Materials provided:
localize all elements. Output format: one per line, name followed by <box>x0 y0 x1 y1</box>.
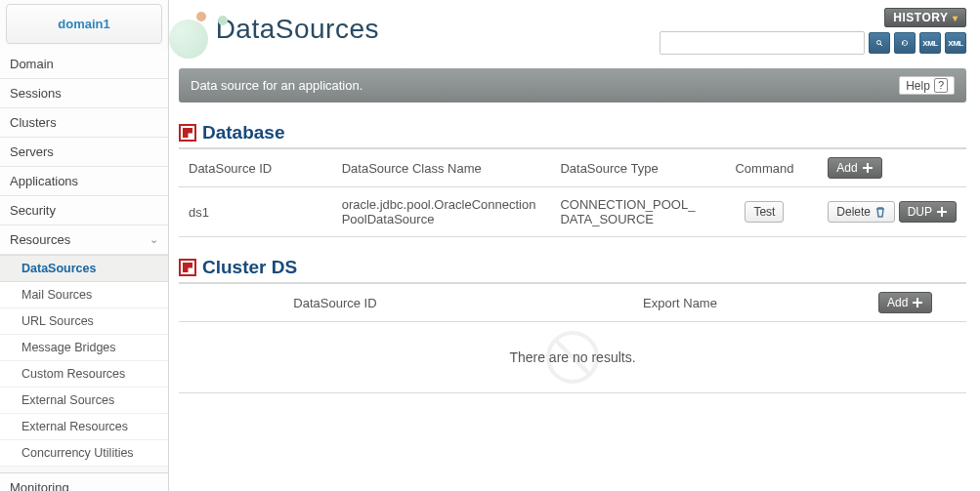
search-row: XML XML <box>660 31 966 55</box>
sidebar-item-label: Monitoring <box>10 480 69 491</box>
section-title: Database <box>202 122 285 143</box>
sidebar-item-label: Message Bridges <box>21 341 116 354</box>
svg-line-1 <box>880 44 882 46</box>
cell-command: Test <box>711 187 819 237</box>
xml-export-button[interactable]: XML <box>945 32 966 54</box>
sidebar-divider <box>0 467 168 473</box>
chevron-down-icon: ▾ <box>953 13 959 23</box>
col-actions: Add <box>818 149 966 187</box>
main-content: DataSources HISTORY ▾ XML <box>169 0 980 491</box>
add-database-button[interactable]: Add <box>828 157 881 179</box>
section-heading-cluster: Cluster DS <box>179 257 966 284</box>
sidebar-item-label: Servers <box>10 144 54 159</box>
table-row: ds1 oracle.jdbc.pool.OracleConnectionPoo… <box>179 187 966 237</box>
sidebar-sub-message-bridges[interactable]: Message Bridges <box>0 335 168 361</box>
col-actions: Add <box>869 284 966 322</box>
section-icon <box>179 259 196 276</box>
svg-point-0 <box>877 41 881 45</box>
help-button[interactable]: Help ? <box>899 76 955 95</box>
col-class: DataSource Class Name <box>332 149 551 187</box>
decorative-circles-icon <box>169 6 228 64</box>
sidebar-item-label: Applications <box>10 174 78 188</box>
empty-text: There are no results. <box>509 349 635 365</box>
history-label: HISTORY <box>893 11 948 24</box>
sidebar-item-label: URL Sources <box>21 314 94 328</box>
section-cluster-ds: Cluster DS DataSource ID Export Name Add <box>179 257 966 393</box>
database-table: DataSource ID DataSource Class Name Data… <box>179 149 966 237</box>
duplicate-button[interactable]: DUP <box>899 201 957 223</box>
section-database: Database DataSource ID DataSource Class … <box>179 122 966 237</box>
top-tools: HISTORY ▾ XML XML <box>660 8 966 55</box>
xml-export-icon: XML <box>948 39 962 48</box>
plus-icon <box>912 297 923 308</box>
sidebar-subgroup-resources: DataSources Mail Sources URL Sources Mes… <box>0 255 168 467</box>
sidebar-item-label: External Resources <box>21 420 128 433</box>
help-icon: ? <box>934 78 948 93</box>
sidebar-sub-concurrency-utilities[interactable]: Concurrency Utilities <box>0 440 168 467</box>
add-label: Add <box>836 161 857 175</box>
sidebar-item-servers[interactable]: Servers <box>0 138 168 167</box>
sidebar-item-label: Resources <box>10 232 70 247</box>
description-text: Data source for an application. <box>191 78 362 93</box>
search-button[interactable] <box>869 32 890 54</box>
sidebar-item-domain[interactable]: Domain <box>0 50 168 79</box>
domain-header[interactable]: domain1 <box>6 4 162 44</box>
sidebar-item-label: Mail Sources <box>21 288 92 302</box>
sidebar-item-label: Sessions <box>10 86 62 101</box>
chevron-down-icon: ⌄ <box>149 233 158 246</box>
search-input[interactable] <box>660 31 865 55</box>
table-header-row: DataSource ID DataSource Class Name Data… <box>179 149 966 187</box>
col-type: DataSource Type <box>550 149 710 187</box>
cell-text: ds1 <box>189 205 209 220</box>
description-band: Data source for an application. Help ? <box>179 68 966 102</box>
sidebar-sub-mail-sources[interactable]: Mail Sources <box>0 282 168 308</box>
plus-icon <box>862 162 873 174</box>
sidebar: domain1 Domain Sessions Clusters Servers… <box>0 0 169 491</box>
cell-class: oracle.jdbc.pool.OracleConnectionPoolDat… <box>332 187 551 237</box>
sidebar-item-security[interactable]: Security <box>0 196 168 225</box>
sidebar-item-monitoring[interactable]: Monitoring <box>0 473 168 491</box>
sidebar-item-label: External Sources <box>21 393 114 407</box>
sidebar-item-sessions[interactable]: Sessions <box>0 79 168 108</box>
sidebar-item-label: Clusters <box>10 115 57 130</box>
section-title: Cluster DS <box>202 257 297 278</box>
sidebar-sub-external-resources[interactable]: External Resources <box>0 414 168 440</box>
sidebar-item-label: Domain <box>10 57 54 71</box>
cell-text: CONNECTION_POOL_DATA_SOURCE <box>560 197 695 226</box>
help-label: Help <box>906 79 930 93</box>
sidebar-item-label: DataSources <box>21 262 96 275</box>
btn-label: Delete <box>836 205 871 219</box>
sidebar-sub-datasources[interactable]: DataSources <box>0 255 168 282</box>
xml-import-button[interactable]: XML <box>919 32 941 54</box>
sidebar-sub-external-sources[interactable]: External Sources <box>0 388 168 414</box>
sidebar-sub-custom-resources[interactable]: Custom Resources <box>0 361 168 388</box>
cell-id[interactable]: ds1 <box>179 187 332 237</box>
delete-button[interactable]: Delete <box>828 201 895 223</box>
history-button[interactable]: HISTORY ▾ <box>884 8 966 27</box>
col-id: DataSource ID <box>179 149 332 187</box>
empty-state: There are no results. <box>179 322 966 393</box>
col-id: DataSource ID <box>179 284 491 322</box>
page-title: DataSources <box>216 14 379 44</box>
sidebar-item-clusters[interactable]: Clusters <box>0 108 168 138</box>
refresh-button[interactable] <box>894 32 916 54</box>
add-cluster-button[interactable]: Add <box>878 292 932 313</box>
topbar: DataSources HISTORY ▾ XML <box>169 0 980 64</box>
search-icon <box>875 39 883 47</box>
section-heading-database: Database <box>179 122 966 149</box>
sidebar-sub-url-sources[interactable]: URL Sources <box>0 308 168 335</box>
cell-actions: Delete DUP <box>818 187 966 237</box>
delete-icon <box>874 206 886 218</box>
test-button[interactable]: Test <box>745 201 784 223</box>
domain-label: domain1 <box>58 17 109 31</box>
sidebar-item-applications[interactable]: Applications <box>0 167 168 196</box>
btn-label: Test <box>753 205 775 219</box>
col-command: Command <box>711 149 819 187</box>
sidebar-item-resources[interactable]: Resources ⌄ <box>0 225 168 255</box>
cell-text: oracle.jdbc.pool.OracleConnectionPoolDat… <box>342 197 536 226</box>
cluster-table: DataSource ID Export Name Add <box>179 284 966 322</box>
sidebar-item-label: Custom Resources <box>21 367 125 381</box>
refresh-icon <box>901 39 909 47</box>
btn-label: DUP <box>908 205 932 219</box>
col-export: Export Name <box>491 284 869 322</box>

Task statement:
Although the records include pictures, output only their text, exactly and completely.

Output for this task:
localize all elements. Output format: one per line, name followed by <box>x0 y0 x1 y1</box>.
search-row: XML XML <box>660 31 966 55</box>
sidebar-item-label: Monitoring <box>10 480 69 491</box>
section-title: Database <box>202 122 285 143</box>
sidebar-item-label: Message Bridges <box>21 341 116 354</box>
svg-line-1 <box>880 44 882 46</box>
cell-command: Test <box>711 187 819 237</box>
xml-export-button[interactable]: XML <box>945 32 966 54</box>
sidebar-divider <box>0 467 168 473</box>
chevron-down-icon: ▾ <box>953 13 959 23</box>
col-actions: Add <box>818 149 966 187</box>
main-content: DataSources HISTORY ▾ XML <box>169 0 980 491</box>
add-database-button[interactable]: Add <box>828 157 881 179</box>
section-heading-cluster: Cluster DS <box>179 257 966 284</box>
sidebar-item-label: Servers <box>10 144 54 159</box>
table-row: ds1 oracle.jdbc.pool.OracleConnectionPoo… <box>179 187 966 237</box>
sidebar-sub-message-bridges[interactable]: Message Bridges <box>0 335 168 361</box>
col-actions: Add <box>869 284 966 322</box>
section-icon <box>179 259 196 276</box>
svg-point-0 <box>877 41 881 45</box>
help-button[interactable]: Help ? <box>899 76 955 95</box>
col-class: DataSource Class Name <box>332 149 551 187</box>
decorative-circles-icon <box>169 6 228 64</box>
sidebar-item-label: Applications <box>10 174 78 188</box>
empty-text: There are no results. <box>509 349 635 365</box>
history-label: HISTORY <box>893 11 948 24</box>
sidebar-item-label: URL Sources <box>21 314 94 328</box>
section-cluster-ds: Cluster DS DataSource ID Export Name Add <box>179 257 966 393</box>
database-table: DataSource ID DataSource Class Name Data… <box>179 149 966 237</box>
duplicate-button[interactable]: DUP <box>899 201 957 223</box>
section-database: Database DataSource ID DataSource Class … <box>179 122 966 237</box>
top-tools: HISTORY ▾ XML XML <box>660 8 966 55</box>
xml-export-icon: XML <box>948 39 962 48</box>
plus-icon <box>912 297 923 308</box>
sidebar-subgroup-resources: DataSources Mail Sources URL Sources Mes… <box>0 255 168 467</box>
sidebar-item-label: External Resources <box>21 420 128 433</box>
help-icon: ? <box>934 78 948 93</box>
sidebar-sub-concurrency-utilities[interactable]: Concurrency Utilities <box>0 440 168 467</box>
add-label: Add <box>836 161 857 175</box>
sidebar-item-servers[interactable]: Servers <box>0 138 168 167</box>
sidebar-item-label: Resources <box>10 232 70 247</box>
description-text: Data source for an application. <box>191 78 362 93</box>
search-button[interactable] <box>869 32 890 54</box>
sidebar-item-domain[interactable]: Domain <box>0 50 168 79</box>
domain-header[interactable]: domain1 <box>6 4 162 44</box>
sidebar-item-label: Mail Sources <box>21 288 92 302</box>
sidebar-item-label: Sessions <box>10 86 62 101</box>
chevron-down-icon: ⌄ <box>149 233 158 246</box>
search-input[interactable] <box>660 31 865 55</box>
table-header-row: DataSource ID DataSource Class Name Data… <box>179 149 966 187</box>
col-type: DataSource Type <box>550 149 710 187</box>
cell-text: ds1 <box>189 205 209 220</box>
description-band: Data source for an application. Help ? <box>179 68 966 102</box>
sidebar-sub-mail-sources[interactable]: Mail Sources <box>0 282 168 308</box>
plus-icon <box>862 162 873 174</box>
sidebar: domain1 Domain Sessions Clusters Servers… <box>0 0 169 491</box>
cell-class: oracle.jdbc.pool.OracleConnectionPoolDat… <box>332 187 551 237</box>
sidebar-item-security[interactable]: Security <box>0 196 168 225</box>
sidebar-item-monitoring[interactable]: Monitoring <box>0 473 168 491</box>
sidebar-item-label: External Sources <box>21 393 114 407</box>
sidebar-item-sessions[interactable]: Sessions <box>0 79 168 108</box>
sidebar-item-label: Clusters <box>10 115 57 130</box>
section-title: Cluster DS <box>202 257 297 278</box>
sidebar-sub-external-resources[interactable]: External Resources <box>0 414 168 440</box>
sidebar-item-label: Domain <box>10 57 54 71</box>
cell-text: CONNECTION_POOL_DATA_SOURCE <box>560 197 695 226</box>
help-label: Help <box>906 79 930 93</box>
sidebar-item-label: DataSources <box>21 262 96 275</box>
btn-label: Delete <box>836 205 871 219</box>
sidebar-sub-datasources[interactable]: DataSources <box>0 255 168 282</box>
xml-import-button[interactable]: XML <box>919 32 941 54</box>
sidebar-sub-external-sources[interactable]: External Sources <box>0 388 168 414</box>
sidebar-sub-custom-resources[interactable]: Custom Resources <box>0 361 168 388</box>
cell-id[interactable]: ds1 <box>179 187 332 237</box>
delete-button[interactable]: Delete <box>828 201 895 223</box>
history-button[interactable]: HISTORY ▾ <box>884 8 966 27</box>
col-id: DataSource ID <box>179 149 332 187</box>
empty-state: There are no results. <box>179 322 966 393</box>
col-id: DataSource ID <box>179 284 491 322</box>
page-title: DataSources <box>216 14 379 44</box>
sidebar-item-clusters[interactable]: Clusters <box>0 108 168 138</box>
refresh-button[interactable] <box>894 32 916 54</box>
add-cluster-button[interactable]: Add <box>878 292 932 313</box>
topbar: DataSources HISTORY ▾ XML <box>169 0 980 64</box>
search-icon <box>875 39 883 47</box>
section-heading-database: Database <box>179 122 966 149</box>
sidebar-sub-url-sources[interactable]: URL Sources <box>0 308 168 335</box>
cell-actions: Delete DUP <box>818 187 966 237</box>
delete-icon <box>874 206 886 218</box>
test-button[interactable]: Test <box>745 201 784 223</box>
domain-label: domain1 <box>58 17 109 31</box>
sidebar-item-applications[interactable]: Applications <box>0 167 168 196</box>
btn-label: Test <box>753 205 775 219</box>
col-command: Command <box>711 149 819 187</box>
sidebar-item-resources[interactable]: Resources ⌄ <box>0 225 168 255</box>
cell-text: oracle.jdbc.pool.OracleConnectionPoolDat… <box>342 197 536 226</box>
cluster-table: DataSource ID Export Name Add <box>179 284 966 322</box>
sidebar-item-label: Custom Resources <box>21 367 125 381</box>
refresh-icon <box>901 39 909 47</box>
btn-label: DUP <box>908 205 932 219</box>
col-export: Export Name <box>491 284 869 322</box>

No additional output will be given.